Kegan where are the pics you told me you had.... 

O buy the way man I sent out your new Compound to day.. Thanks for your order man.....

u can pay me when you get it................................................................................LOL


----------



## kegan (Aug 28, 2006)

cody roiter said:


> Kegan where are the pics you told me you had....
> 
> O buy the way man I sent out your new Compound to day.. Thanks for your order man.....
> 
> u can pay me when you get it................................................................................LOL


What pics? New COmpound? I think I'm missing something?


----------



## gunner77 (Jan 24, 2009)

i think it's harder to shoot trad all your life and then shoot a compound versus shooting a compound all your life and then shooting a selfbow.


----------



## kegan (Aug 28, 2006)

gunner77 said:


> i think it's harder to shoot trad all your life and then shoot a compound versus shooting a compound all your life and then shooting a selfbow.
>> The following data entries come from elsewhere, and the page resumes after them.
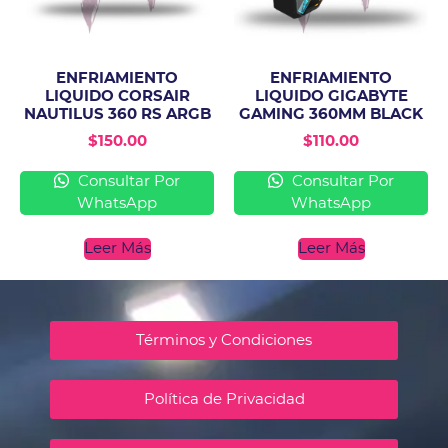
ENFRIAMIENTO
ENFRIAMIENTO
LIQUIDO CORSAIR
LIQUIDO GIGABYTE
NAUTILUS 360 RS ARGB
GAMING 360MM BLACK
$
150.00
$
110.00
Consultar Por
Consultar Por
WhatsApp
WhatsApp
Leer Más
Leer Más
Términos y Condiciones
Política de Privacidad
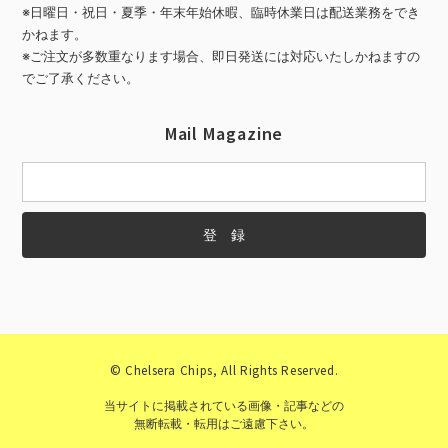
※日曜日・祝日・夏季・年末年始休暇、臨時休業日は配送業務をでき
かねます。
※ご注文が多数重なります場合、即日発送には対応いたしかねますの
でご了承ください。
Mail Magazine
© Chelsera Chips, All Rights Reserved.
当サイトに掲載されている画像・記事などの
無断転載・転用はご遠慮下さい。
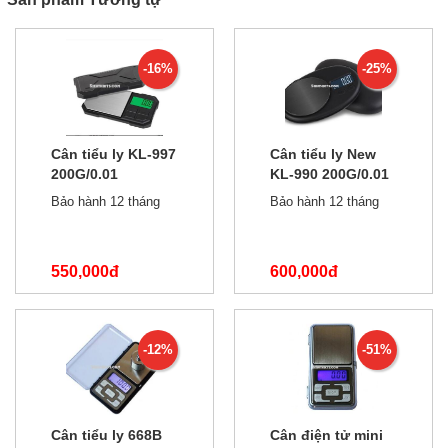
-16%
-25%
Cân tiểu ly KL-997
Cân tiểu ly New
200G/0.01
KL-990 200G/0.01
Bảo hành 12 tháng
Bảo hành 12 tháng
550,000đ
600,000đ
650,000đ
800,000đ
-12%
-51%
Cân tiểu ly 668B
Cân điện tử mini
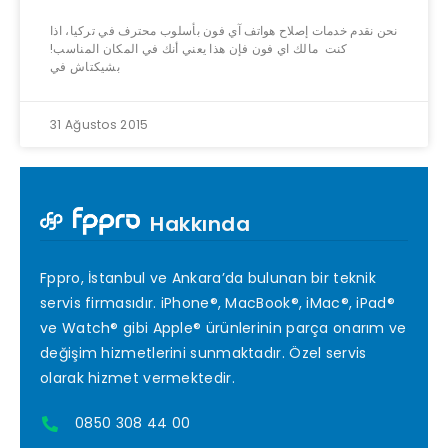
نحن نقدم خدمات إصلاح هواتف آي فون بأسلوب محترف في تركيا، اذا
كنت مالك اي فون فإن هذا يعني أنك في المكان المناسب!
بشيكتاش في
31 Ağustos 2015
Hakkında
Fppro, İstanbul ve Ankara’da bulunan bir teknik
servis firmasıdır. iPhone®, MacBook®, iMac®, iPad®
ve Watch® gibi Apple® ürünlerinin parça onarım ve
değişim hizmetlerini sunmaktadır. Özel servis
olarak hizmet vermektedir.
0850 308 44 00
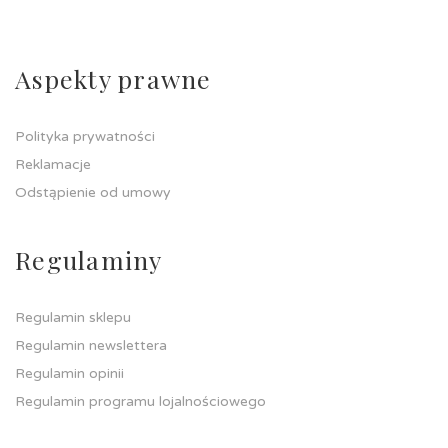
Aspekty prawne
Polityka prywatności
Reklamacje
Odstąpienie od umowy
Regulaminy
Regulamin sklepu
Regulamin newslettera
Regulamin opinii
Regulamin programu lojalnościowego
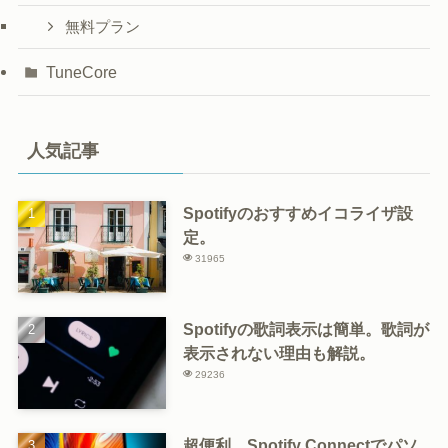
無料プラン
TuneCore
人気記事
Spotifyのおすすめイコライザ設
定。
31965
Spotifyの歌詞表示は簡単。歌詞が
表示されない理由も解説。
29236
超便利。Spotify Connectでパソ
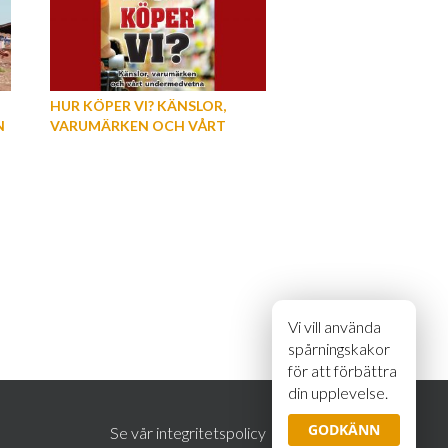
HUR KÖPER VI? KÄNSLOR,
N
VARUMÄRKEN OCH VÅRT
UNDERMEDVETNA
Vi vill använda
spårningskakor
för att förbättra
din upplevelse.
GODKÄNN
Se vår integritetspolicy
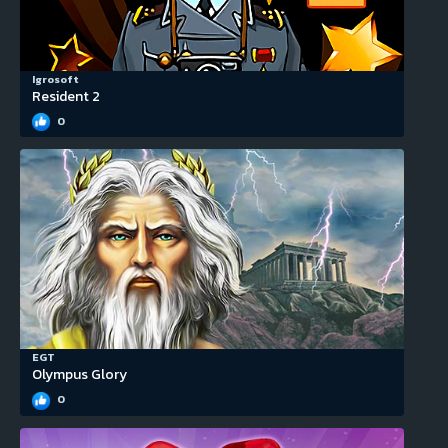
Igrosoft
Resident 2
0
EGT
Olympus Glory
0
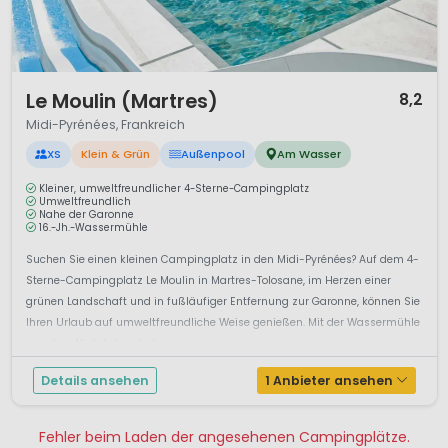
1 / 12
Le Moulin (Martres)
8,2
Midi-Pyrénées, Frankreich
XS
Klein & Grün
Außenpool
Am Wasser
Kleiner, umweltfreundlicher 4-Sterne-Campingplatz
Umweltfreundlich
Nahe der Garonne
16.-Jh.-Wassermühle
Suchen Sie einen kleinen Campingplatz in den Midi-Pyrénées? Auf dem 4-
Sterne-Campingplatz Le Moulin in Martres-Tolosane, im Herzen einer
grünen Landschaft und in fußläufiger Entfernung zur Garonne, können Sie
Ihren Urlaub auf umweltfreundliche Weise genießen. Mit der Wassermühle
aus dem 16. Jahrhundert ...
Details ansehen
1 Anbieter ansehen
Fehler beim Laden der angesehenen Campingplätze.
I think so. The fluidity from shooting well with trad stuff, as well as the freedom and mobilty isn't carried over to compounds well. However, you can still try to shoot trad bows in a straight up, mechanical manner.


----------



## JPNorth (Jun 7, 2009)

I shot a compound for 2 years and then bought a recurve. I couldnt move my head to the left for 2 days afterward my first day of shooting, completely different set of muscles for each.


----------



## kegan (Aug 28, 2006)

Sounds like you are way over-bowed there


----------